Iron bacteria. These purely chemical sources of iron hydroxides I've been noting so far aren't the only sources. Bacteria power all the aquarium's nutrient cycles, and the constant restless transformations of iron aren't an exception. In the microaerobic gradients of diminishing porewater oxygen below the surface of the substrate, there are bacteria that can compete successfully with the abiotic chemical oxidation I was describing a few moments ago. A community of bacteria that are collectively called "iron bacteria," though they aren't all genetically related, make a living oxidizing iron, independent of light, wherever they can get as little as 0.3 ppm dissolved oxygen. That's pretty much down to the limits of oxygen diffusion into the substrate. They deposit the resulting ferric hydroxides in their cell sheaths and in the slimy biofilm they generate. Plants (and algae) are in direct competition with iron bacteria for scarce supplies of ferrous iron. Iron bacteria aren't toxic to us or to fish, but they can cause esthetic problems in drinking water systems with their slimy, reddish-brownish biofilm with funky odors described as a blend of fuel oil, overripe cucumbers and low-tide mudflats. In unplanted tanks, iron bacteria could be responsible for some untraceable odors and mysterious staining. Are these some of the odors we mistake for hydrogen sulfide in the bands of precipitated iron? (I've recently got the overall picture from an excellent technical paper by Eric E. Roden et al., U. of Alabama, "New insights into the biogeochemical cycling of iron in circumneutral sediments."

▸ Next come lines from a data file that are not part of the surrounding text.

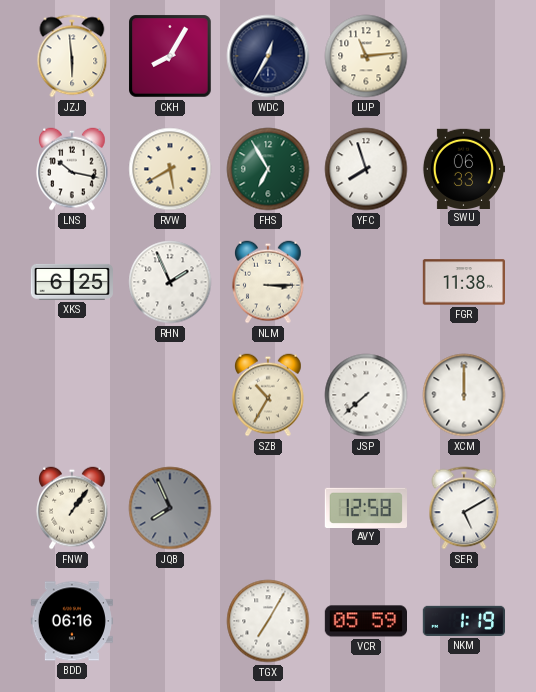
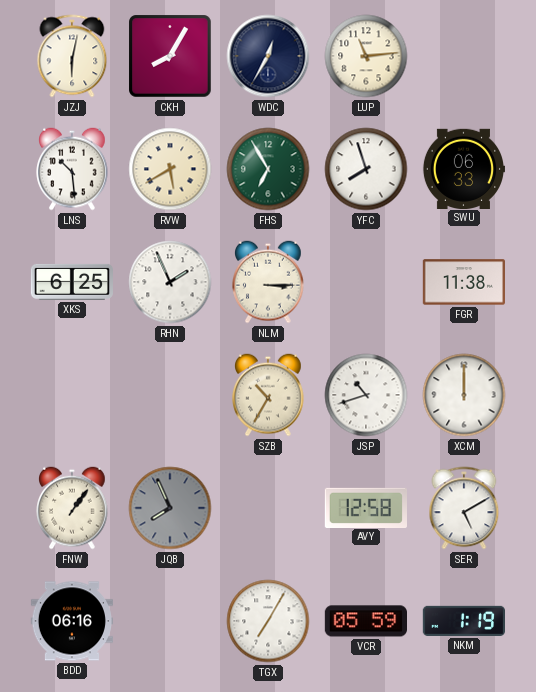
JZJ: 5:59 -> 6:02
LNS: 10:17 -> 10:29
JSP: 7:38 -> 10:42
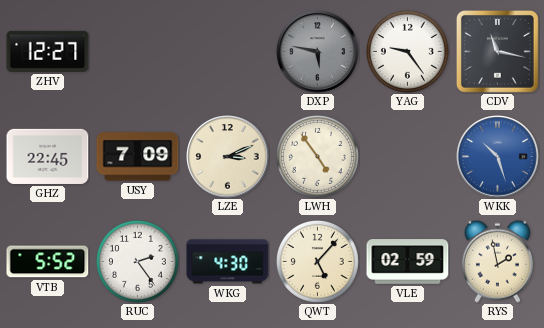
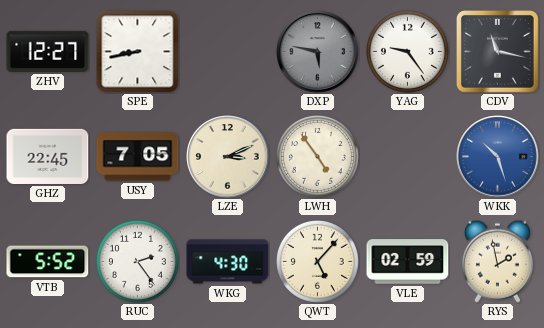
SPE: none -> 8:43
USY: 7:09 -> 7:05
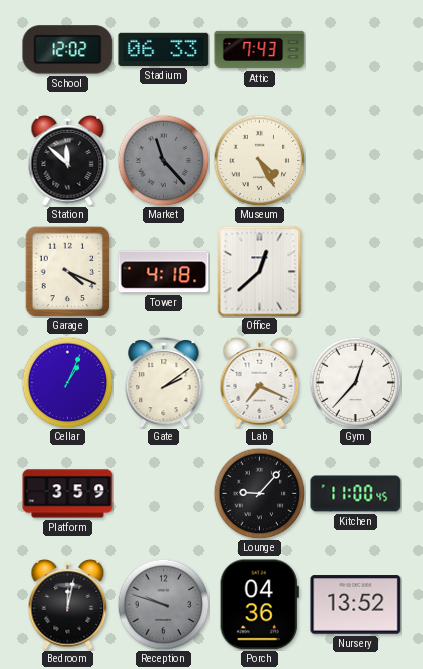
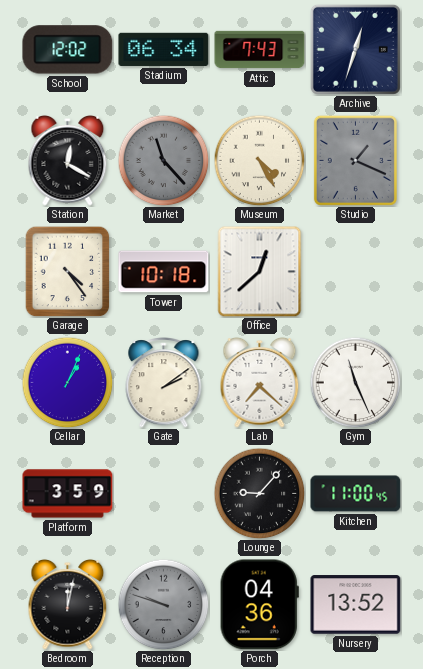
Stadium: 06:33 -> 06:34
Archive: none -> 12:33
Station: 11:52 -> 12:20
Studio: none -> 1:19
Garage: 4:19 -> 4:24
Tower: 4:18 -> 10:18
Lab: 7:19 -> 7:22
Gym: 12:37 -> 11:26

Elusive iron. In brief, when an aquarist adds iron to a planted tank, then tests the following day and finds iron levels that are once again untraceably low, there are many routes the iron may have followed, aside from being taken up by the plants or algae: it may have been scavenged by iron bacteria, or abiotically oxidized by dissolved oxygen, it may have precipitated out or co-precipitated, or it may have got bound to an organic chelating compound dissolved in the water, such as one of the extremely various humic substances, tannins or humic or fulvic acids and the like. In more alkaline waters than mine, these humins would be chelating calcium and magnesium in competition with iron, which remains more vulnerable to oxidation. So plants in alkaline water can suffer Fe deficiency, even when the element is plentiful in the system—a less troublesome problem for plants in waters with pH values below 7.0. Iron toxicity in over-fertilized planted aquaria is an unexplored issue, I feel. I would generally prefer to add humic substances, in order to chelate the iron that is already there, rather than add iron to my aquarium systems.